While the institution has been the subject of controversy since its creation in 2006 – culminating in the withdrawal of the USA this past June – UN Secretary-General António Guterres reiterated that it plays “a very important role” in the UN’s human rights architecture.

1. First of all… how does it all work?

Elections to the Council happen annually, with countries serving for three years on a rotational basis, as some of the seats expire on 31 December every year. There are 47 seats, equitably distributed according to five regional divisions.

Countries need a minimum of 97 votes to get elected, and everything happens by secret ballot. This year, 18 seats were up for election:  five for Africa, five for Asia-Pacific, two for Eastern Europe, three for Latin America and the Caribbean, and three for Western Europe and other States.

2. So… who’s in and who’s out?

After Friday’s election, here’s how the Council will look from 1 January:

IN, elected this year: Argentina, Austria, Bahamas, Bahrain, Bangladesh, Bulgaria, Burkina Faso, Cameroon, Czech Republic, Denmark, Eritrea, Fiji, India, Italy, Philippines, Somalia, Togo and Uruguay.

IN, continuing their terms: Angola, DRC, Egypt, Nigeria, Rwanda, Senegal, South Africa, Tunisia, Afghanistan, China, Iraq, Japan, Nepal, Pakistan, Qatar, Saudi Arabia, Croatia, Hungary, Slovakia, Ukraine, Brazil, Chile, Cuba, Mexico, Peru, Australia, Iceland, Spain, and United Kingdom of Great Britain and Northern Ireland.

OUT, because they didn’t apply for a second consecutive term: Belgium, Burundi, Ecuador, Georgia, Kyrgyzstan, Mongolia, Panama, Slovenia and Switzerland.

OUT, because after two consecutive terms, they’re not eligible for re-election: Côte d’Ivoire, Ethiopia, Kenya, the Republic of Korea, the United Arab Emirates, Venezuela and Germany.

3. What does the Council actually do?

In a nutshell, the HRC is a multilateral forum to discuss anything relating to human rights issues around the world.

In addition to launching fact-finding missions and establishing commissions of inquiry into specific situations, it meets three times a year to review the human rights records of all UN Member States, in a special process designed to give countries the chance to present the actions they have taken, and what they’ve done, to advance human rights. This is known as the Universal Periodic Review.

This video explains it all in a simple way:

4. How come some countries accused of human rights violations still serve?

The HRC was created in 2006, following a proposal by former Secretary-General Kofi Annan.

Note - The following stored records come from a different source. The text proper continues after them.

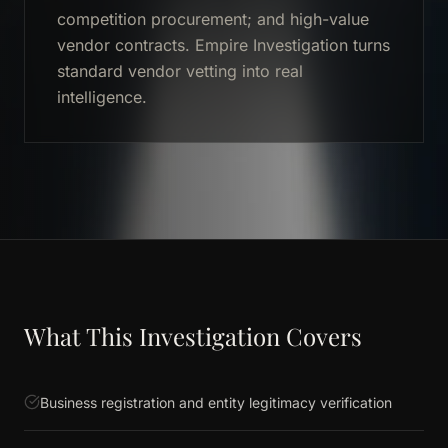
competition procurement; and high-value
vendor contracts. Empire Investigation turns
standard vendor vetting into real
intelligence.
What This Investigation Covers
Business registration and entity legitimacy verification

In a report titled “In Larger Freedom”, he noted that the Commission on Human Rights, created in 1946, was suffering from “declining credibility and professionalism” and was “in need of major reform”. Subsequently, based on his recommendations, the Human Rights Council was established by the General Assembly to replace the Commission and several measures were put in place to try and avoid the same problems that eventually arose with the Commission.

For example, as it is understood that the Council can only be as effective as its Member States, the election process was placed directly in the hands of the General Assembly, the only UN organ where every one of the 193 countries has equal voting weight.

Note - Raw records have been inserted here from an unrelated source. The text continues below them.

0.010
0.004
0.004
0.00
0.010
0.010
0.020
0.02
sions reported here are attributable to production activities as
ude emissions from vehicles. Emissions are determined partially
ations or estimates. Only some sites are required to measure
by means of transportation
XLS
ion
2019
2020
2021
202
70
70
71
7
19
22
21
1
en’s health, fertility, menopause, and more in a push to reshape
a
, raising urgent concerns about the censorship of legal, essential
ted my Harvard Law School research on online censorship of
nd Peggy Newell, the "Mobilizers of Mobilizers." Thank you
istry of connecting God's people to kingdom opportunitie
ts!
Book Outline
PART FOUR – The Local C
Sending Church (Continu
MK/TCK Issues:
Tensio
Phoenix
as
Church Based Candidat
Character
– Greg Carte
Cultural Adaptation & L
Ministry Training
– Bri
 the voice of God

In addition, the geographical group divisions and seat allocations are meant to prevent disproportionate focus on just a handful of regions and countries, and ensure that every country has a chance of fair consideration.

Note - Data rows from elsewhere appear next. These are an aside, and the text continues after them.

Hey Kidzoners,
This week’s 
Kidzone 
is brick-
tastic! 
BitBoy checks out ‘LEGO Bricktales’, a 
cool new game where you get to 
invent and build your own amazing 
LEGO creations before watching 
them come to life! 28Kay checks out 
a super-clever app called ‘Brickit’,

Finally, during the elections for each regional group, the General Assembly allows extra blank slates: this should theoretically ensure there are more candidates than available seats, enabling a competitive process. However, if – as was the case this year with 18 candidacies for 18 available seats – no extra countries apply, then no competition occurs, and whichever Member State applies, is likely to get elected.

5. So does the HRC make a difference for human rights worldwide?

Although human rights have always been a very sensitive matter for Member States, the Human Rights Council remains an essential part of the UN’s human rights architecture.

The Council has the power to adopt resolutions, launch fact-finding missions and investigations, and establish commissions of inquiry. In particular, the HRC can appoint independent experts on specific issues. At the moment, there are 44 thematic experts and 11 country ones appointed to monitor and report on human rights issues as requested.

All these mechanisms allow for grave violations to be highlighted and brought up on the global stage for examination, discussion and, whenever feasible, action.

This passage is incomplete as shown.